I highly recommend a new skinny book - The Stock Market Philosopher written by a hedge fund manager. He likens (or lichens, for you naturalists) the stock market to the jungle and evolution. Adapt or die. Last year dumped the big meteor on the dinosaurs."
Usually, we see small changes in what works and what doesn't. I like the saying, "I worship in the church of whatever is working now." But usually, it is one assumption that breaks, not all of them.
I think we got a major wake-up call last year and since we were so close to economic disaster, at least that's what they told us, I think just about all of our assumptions broken.
Buy low, sell high? Hard to do when the volatility is greater than the typical expected profit.
Buy breakouts? The market breaks out and stops dead. We close or get stopped and then it breaks out again. Unless, of course, you buy the breakout, in which case it was a blow off.

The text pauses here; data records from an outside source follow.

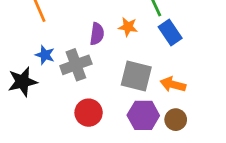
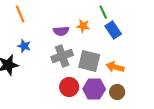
purple semicircle: (97, 34) -> (61, 31), turned 77
gray cross: (76, 65) -> (62, 56), moved
red circle: (89, 113) -> (69, 87), moved

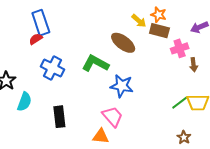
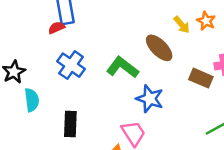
brown rectangle: (159, 31) -> (201, 78), moved
cyan semicircle: (24, 102) -> (32, 100), turned -36

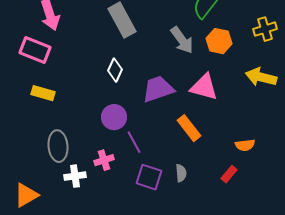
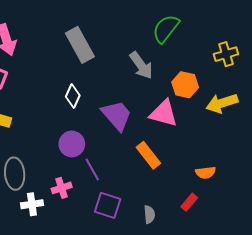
orange hexagon: (219, 41) -> (185, 85), moved
yellow arrow: (261, 77) -> (222, 103), turned -32
purple trapezoid: (158, 89) -> (117, 115), turned 68
gray semicircle: (181, 173) -> (149, 214), moved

I believe in technical analysis but if I were starting in the business today I would quit. The stuff we learn from existing literature has not done well for a year. It is only the experience to recognize evolutionary, if not revolutionary changes, in the analysis world that keeps me going.
3 comments:
Hey, keep the faith, Mike -
I'm not trading much at present because I'm not getting the signals - but when they're there, they're still valid ...
I just started in the business...and yes I want to quit.
Anyone want in on a juice bar I want to open in Key West?